Lo straordinario allestimento del museo (vanno ricordati, tra gli altri, il responsabile del gruppo di progettazione, arch. Ugo Mauro e l’arch. Federica Maffioli dello Studio Maffioli di Saluzzo), collocato al terzo piano della manica ottocentesca, ha un impiantivo narrativo che si sviluppa lungo un circuito ad anello, articolato in undici sale, ognuna delle quali illumina un aspetto o un momento significativo della società cavalleresca e cortese nel marchesato e presenta uno o più personaggi-chiave dei singoli momenti storici: dal mito della Griselda agli uomini d’arme, dal mondo della cavalleria alla zecca di Saluzzo, passando attraverso le vite dei grandi protagonisti come Tommaso III, Ludovico I e Ludovico II.
Dall’altro lato poi, quello che abbiamo definito come la disperazione perché la Castiglia, terminati i fasti rinascimentali, ritornò al centro dell’attenzione come istituzione penitenziaria, caratterizzando gran parte della storia del Regno di Sardegna e dello Stato nazionale. Dalla sua inaugurazione nel 1828, la Castiglia ha accompagnato la fase risorgimentale, i primi decenni dell’Unità nazionale, il ventennio fascista, l’avvento della Repubblica sino alla chiusura messa in atto nel 1992; a ciascuno di questi periodi storici hanno corrisposto diverse concezioni della pena e diverse scelte di politica criminale.

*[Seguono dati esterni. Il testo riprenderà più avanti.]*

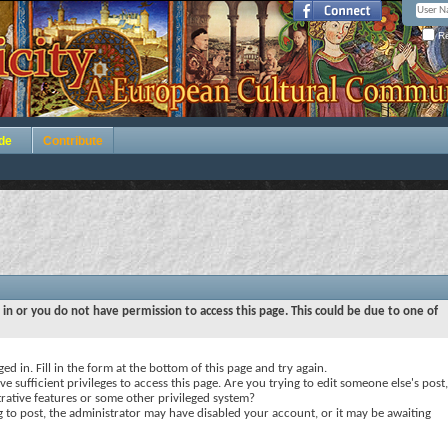
Re
de
Contribute
 in or you do not have permission to access this page. This could be due to one of
ed in. Fill in the form at the bottom of this page and try again.
e sufficient privileges to access this page. Are you trying to edit someone else's post,
rative features or some other privileged system?
ng to post, the administrator may have disabled your account, or it may be awaiting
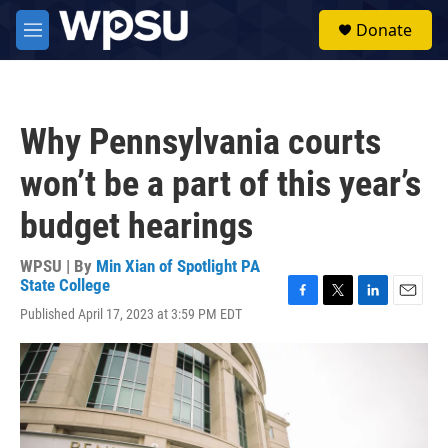
Skip to main content
S
Donate
e
M
a
e
r
n
c
u
h
Why Pennsylvania courts
u
e
won’t be a part of this year’s
r
y
budget hearings
WPSU | By
Min Xian of Spotlight PA
State College
F
T
L
E
Published April 17, 2023 at 3:59 PM EDT
a
w
i
m
c
i
n
a
e
t
k
i
b
t
e
l
o
e
d
o
r
I
k
n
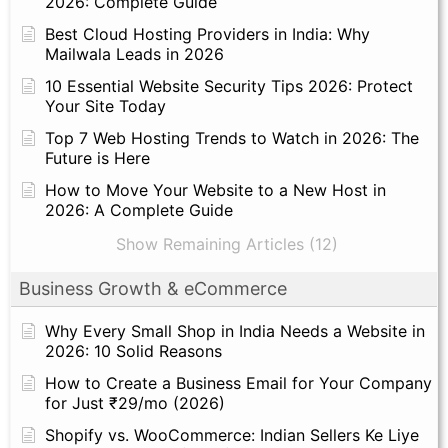
2026: Complete Guide
Best Cloud Hosting Providers in India: Why
Mailwala Leads in 2026
10 Essential Website Security Tips 2026: Protect
Your Site Today
Top 7 Web Hosting Trends to Watch in 2026: The
Future is Here
How to Move Your Website to a New Host in
2026: A Complete Guide
Show Remaining Articles (12)
Business Growth & eCommerce
Why Every Small Shop in India Needs a Website in
2026: 10 Solid Reasons
How to Create a Business Email for Your Company
for Just ₹29/mo (2026)
Shopify vs. WooCommerce: Indian Sellers Ke Liye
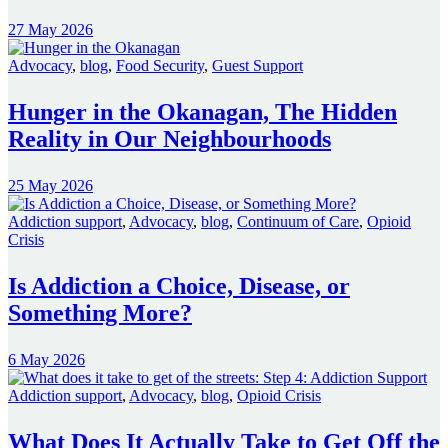
27 May 2026
Advocacy
,
blog
,
Food Security
,
Guest Support
Hunger in the Okanagan, The Hidden
Reality in Our Neighbourhoods
25 May 2026
Addiction support
,
Advocacy
,
blog
,
Continuum of Care
,
Opioid
Crisis
Is Addiction a Choice, Disease, or
Something More?
6 May 2026
Addiction support
,
Advocacy
,
blog
,
Opioid Crisis
What Does It Actually Take to Get Off the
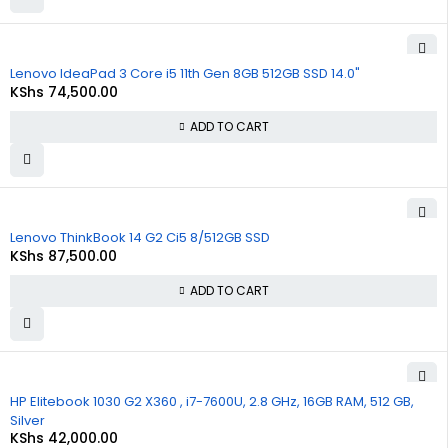
Lenovo IdeaPad 3 Core i5 11th Gen 8GB 512GB SSD 14.0"
KShs
74,500.00
ADD TO CART
Lenovo ThinkBook 14 G2 Ci5 8/512GB SSD
KShs
87,500.00
ADD TO CART
HP Elitebook 1030 G2 X360 , i7-7600U, 2.8 GHz, 16GB RAM, 512 GB,
Silver
KShs
42,000.00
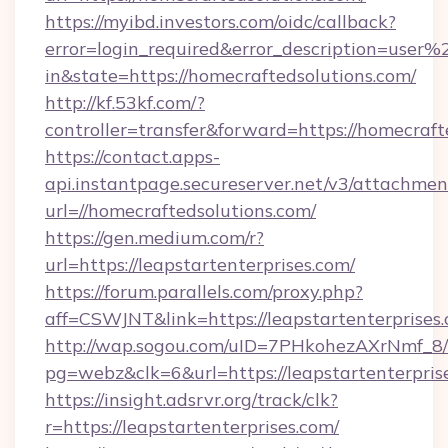
https://myibd.investors.com/oidc/callback?
error=login_required&error_description=user
in&state=https://homecraftedsolutions.com/
http://kf.53kf.com/?
controller=transfer&forward=https://homecraft
https://contact.apps-
api.instantpage.secureserver.net/v3/attachmen
url=//homecraftedsolutions.com/
https://gen.medium.com/r?
url=https://leapstartenterprises.com/
https://forum.parallels.com/proxy.php?
aff=CSWJNT&link=https://leapstartenterprises
http://wap.sogou.com/uID=7PHkohezAXrNmf_8/
pg=webz&clk=6&url=https://leapstartenterpris
https://insight.adsrvr.org/track/clk?
r=https://leapstartenterprises.com/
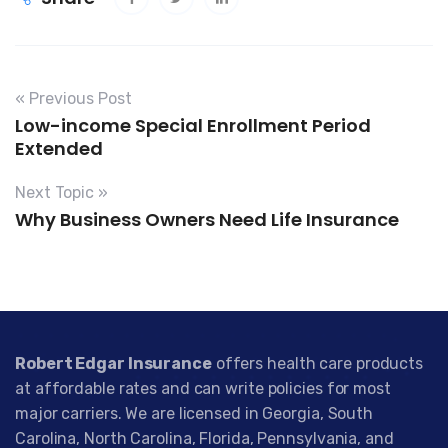
« Previous Post
Low-income Special Enrollment Period
Extended
Next Topic »
Why Business Owners Need Life Insurance
Robert Edgar Insurance
offers health care products
at affordable rates and can write policies for most
major carriers. We are licensed in Georgia, South
Carolina, North Carolina, Florida, Pennsylvania, and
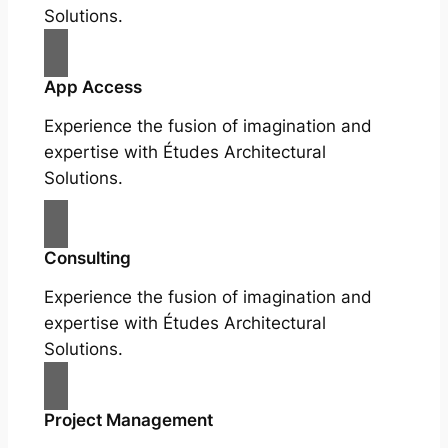
Solutions.
App Access
Experience the fusion of imagination and
expertise with Études Architectural
Solutions.
Consulting
Experience the fusion of imagination and
expertise with Études Architectural
Solutions.
Project Management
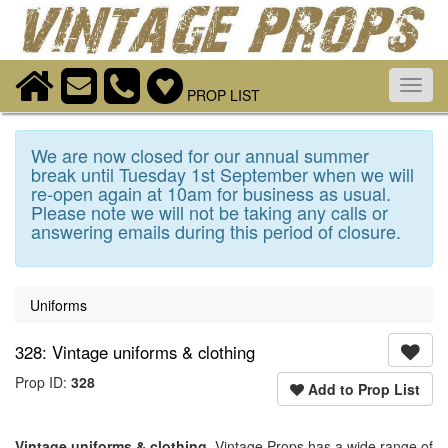
Toggl
PROP LIST
navig
We are now closed for our annual summer
break until Tuesday 1st September when we will
re-open again at 10am for business as usual.
Please note we will not be taking any calls or
answering emails during this period of closure.
Uniforms
328: Vintage uniforms & clothing
Prop ID:
328
Add to Prop List
Vintage uniforms & clothing
. Vintage Props has a wide range of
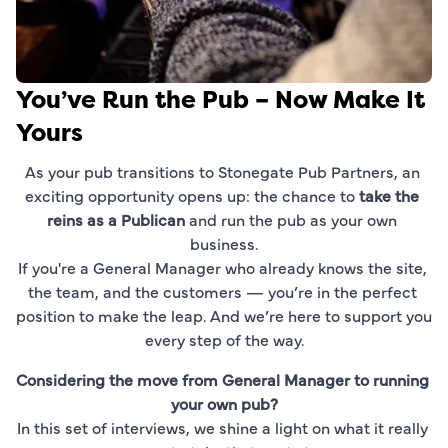
You’ve Run the Pub – Now Make It
Yours
As your pub transitions to Stonegate Pub Partners, an 
exciting opportunity opens up: the chance to 
take the 
reins as a Publican
 and run the pub as your own 
business.
If you're a General Manager who already knows the site, 
the team, and the customers — you’re in the perfect 
position to make the leap. And we’re here to support you 
every step of the way.
Considering the move from General Manager to running 
your own pub?
In this set of interviews, we shine a light on what it really 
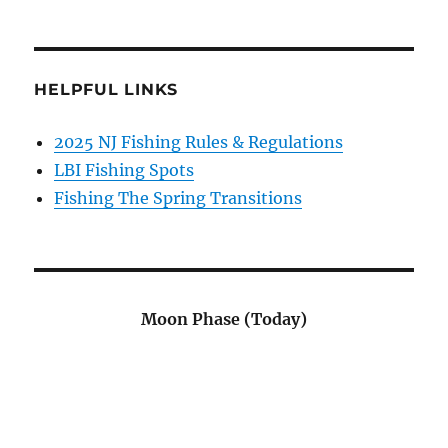
HELPFUL LINKS
2025 NJ Fishing Rules & Regulations
LBI Fishing Spots
Fishing The Spring Transitions
Moon Phase (Today)
.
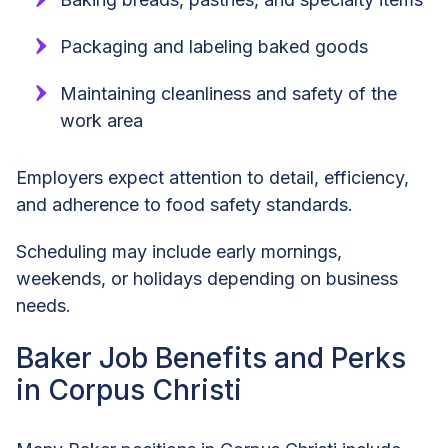
Packaging and labeling baked goods
Maintaining cleanliness and safety of the
work area
Employers expect attention to detail, efficiency,
and adherence to food safety standards.
Scheduling may include early mornings,
weekends, or holidays depending on business
needs.
Baker Job Benefits and Perks
in Corpus Christi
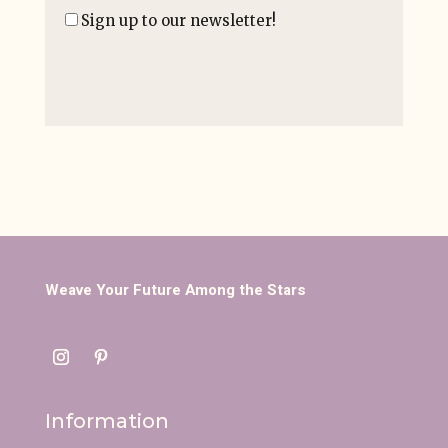
Sign up to our newsletter!
Weave Your Future Among the Stars
Information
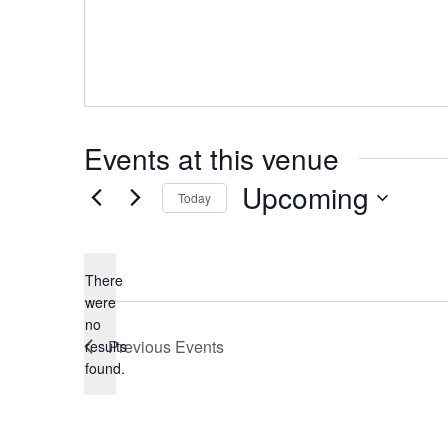
Events at this venue
Upcoming
Today
Select
date.
There
were
no
Notice
Previous
Events
results
found.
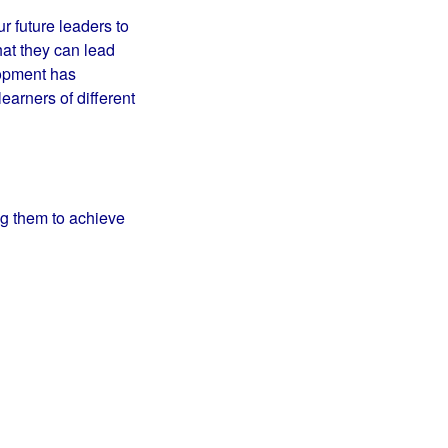
r future leaders to
hat they can lead
lopment has
arners of different
ing them to achieve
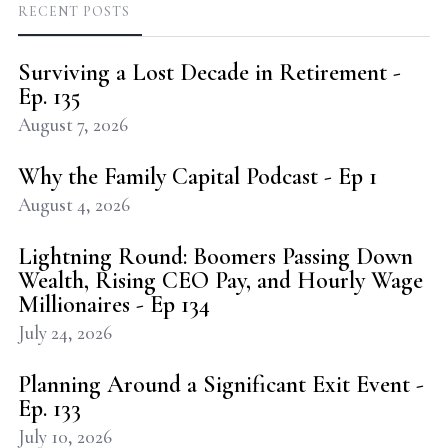
RECENT POSTS
Surviving a Lost Decade in Retirement -
Ep. 135
August 7, 2026
Why the Family Capital Podcast - Ep 1
August 4, 2026
Lightning Round: Boomers Passing Down
Wealth, Rising CEO Pay, and Hourly Wage
Millionaires - Ep 134
July 24, 2026
Planning Around a Significant Exit Event -
Ep. 133
July 10, 2026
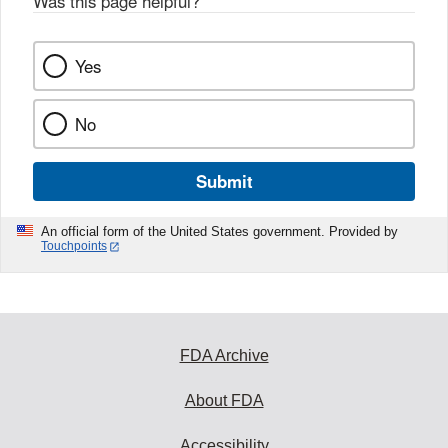
Was this page helpful?
*
Yes
No
Submit
An official form of the United States government. Provided by
Touchpoints
FDA Archive
About FDA
Accessibility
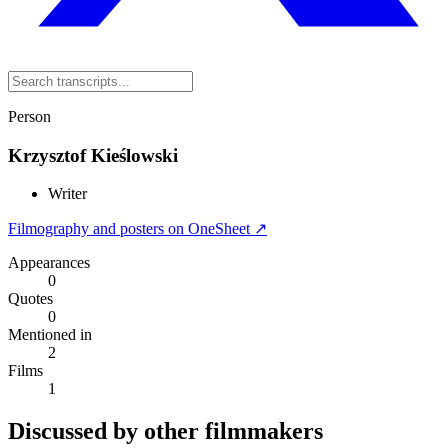
Person
Krzysztof Kieślowski
Writer
Filmography and posters on OneSheet ↗
Appearances
0
Quotes
0
Mentioned in
2
Films
1
Discussed by other filmmakers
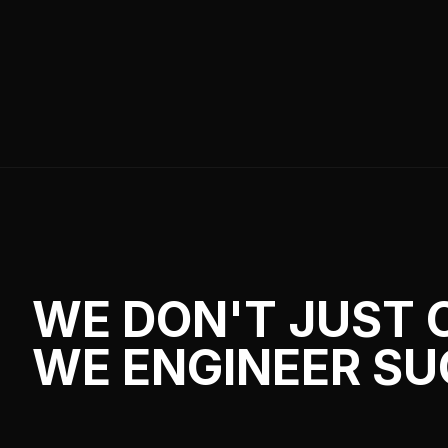
WE DON'T JUST 
WE ENGINEER SU
From complex Roblox systems to scalable 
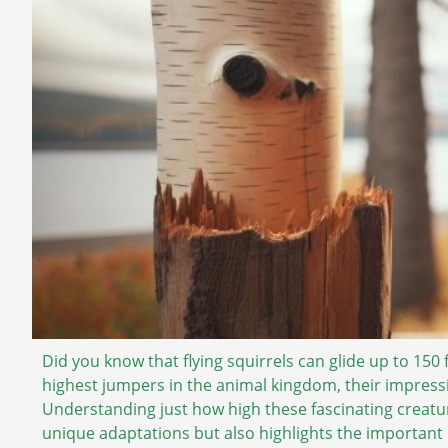
Did you know that flying squirrels can glide up to 150 
highest jumpers in the animal kingdom, their impressiv
Understanding just how high these fascinating creatur
unique adaptations but also highlights the important 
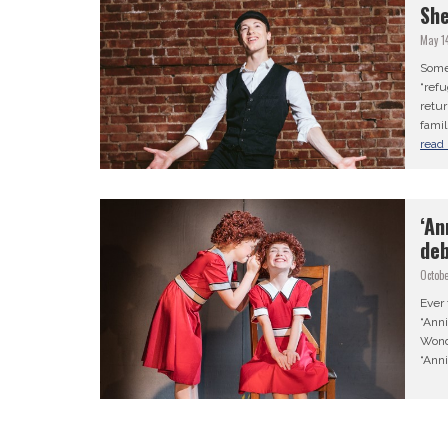
She
May 1
Some 
“refu
retur
famil
read
‘An
deb
Octobe
Ever
“Ann
Wond
“Ann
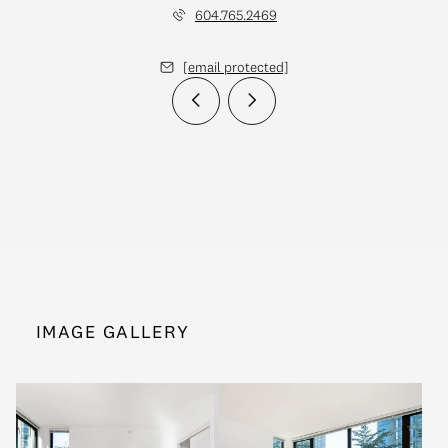
604.765.2469
[email protected]
IMAGE GALLERY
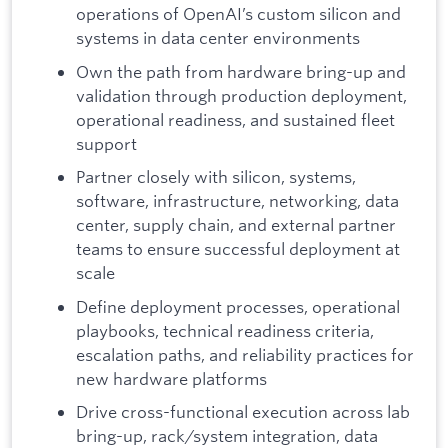
operations of OpenAI’s custom silicon and
systems in data center environments
Own the path from hardware bring-up and
validation through production deployment,
operational readiness, and sustained fleet
support
Partner closely with silicon, systems,
software, infrastructure, networking, data
center, supply chain, and external partner
teams to ensure successful deployment at
scale
Define deployment processes, operational
playbooks, technical readiness criteria,
escalation paths, and reliability practices for
new hardware platforms
Drive cross-functional execution across lab
bring-up, rack/system integration, data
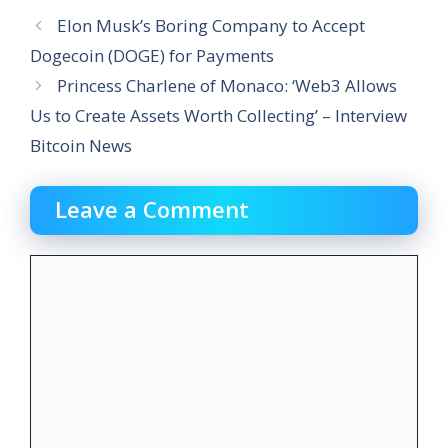
Elon Musk’s Boring Company to Accept
Dogecoin (DOGE) for Payments
Princess Charlene of Monaco: ‘Web3 Allows
Us to Create Assets Worth Collecting’ – Interview
Bitcoin News
Leave a Comment
Comment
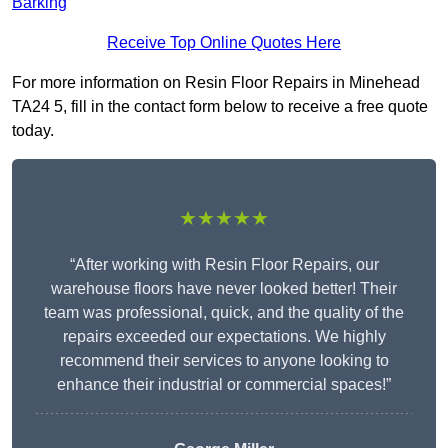
Barking
Receive Top Online Quotes Here
For more information on Resin Floor Repairs in Minehead
TA24 5, fill in the contact form below to receive a free quote
today.
★★★★★
“After working with Resin Floor Repairs, our
warehouse floors have never looked better! Their
team was professional, quick, and the quality of the
repairs exceeded our expectations. We highly
recommend their services to anyone looking to
enhance their industrial or commercial spaces!”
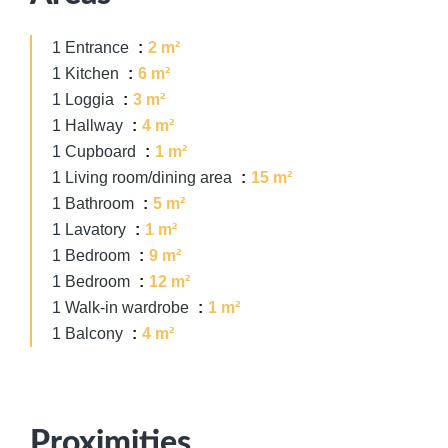
1 Entrance
2 m²
1 Kitchen
6 m²
1 Loggia
3 m²
1 Hallway
4 m²
1 Cupboard
1 m²
1 Living room/dining area
15 m²
1 Bathroom
5 m²
1 Lavatory
1 m²
1 Bedroom
9 m²
1 Bedroom
12 m²
1 Walk-in wardrobe
1 m²
1 Balcony
4 m²
Proximities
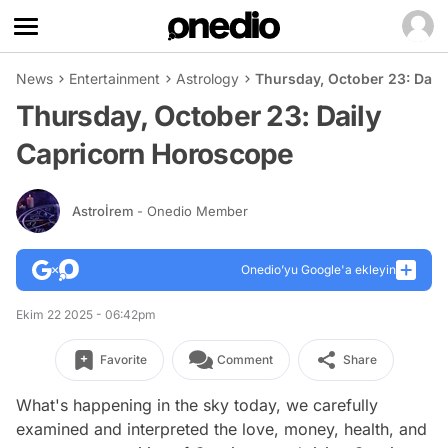
News
Entertainment
Astrology
Thursday, October 23: Dail
Thursday, October 23: Daily
Capricorn Horoscope
Astroİrem
- Onedio Member
Onedio’yu Google'a ekleyin
Ekim 22 2025 - 06:42pm
Favorite
Comment
Share
What's happening in the sky today, we carefully
examined and interpreted the love, money, health, and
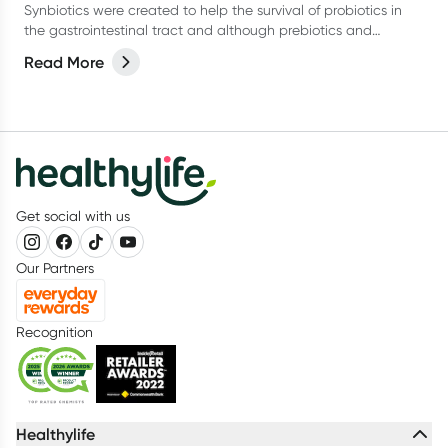
Synbiotics were created to help the survival of probiotics in
the gastrointestinal tract and although prebiotics and
probiotics can work alone, they do perform very well as a
Read More
team.
Get social with us
Our Partners
Recognition
Healthylife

Il curatore del Museo della memoria carceraria, prof. Claudio Sarzotti, ha ripercorso tali vicende attraverso un allestimento multimediale di grande impatto emotivo. Un inedito percorso museale di indubbia suggestione che si snoda nella sequenza delle antiche celle di isolamento al piano seminterrato della Castiglia. Durante la visita possiamo così scoprire personaggi famosi (da Tocqueville a Bentham, da Lombroso a Pellico, da Giulia Falletti Colbert a Cavour), guardiani e funzionari dello Stato sconosciuti al grande pubblico reincarnatisi in ologrammi parlanti, pericolosi briganti (il terribile Francesco Delpero che viene qui rappresentato con un manichino parlante) e poveri emarginati finiti in carcere per piccoli reati, che compongono il quadro della storia del primo carcere moderno del regno sabaudo.
Ma il Museo della memoria carceraria è anche l’occasione per sondare i suoi inesauribili rapporti con il mondo dell’arte, del cinema, della letteratura, della musica. Una biblioteca multimediale consentirà di rivivere negli spazi virtuali della Castiglia i racconti e i personaggi (veri e virtuali) che la pagina scritta e la celluloide hanno costruito sulla prigione (da Papillon al Conte di Montecristo, da Antonio Gramsci a Silvio Pellico). All’allestimento del museo hanno partecipato accademici e operatori penitenziari, ex detenuti e gli stessi cittadini di Saluzzo, intervistati sui ricordi di un carcere che si trovava nel pieno centro cittadino. Gli studenti e i docenti del Liceo G. Soleri e A. Bertoni di Saluzzo hanno contribuito all’allestimento, attraverso la costruzione di manufatti, dipinti e oggetti storici ricostruiti in base a documentazione rigorosamente d’archivio.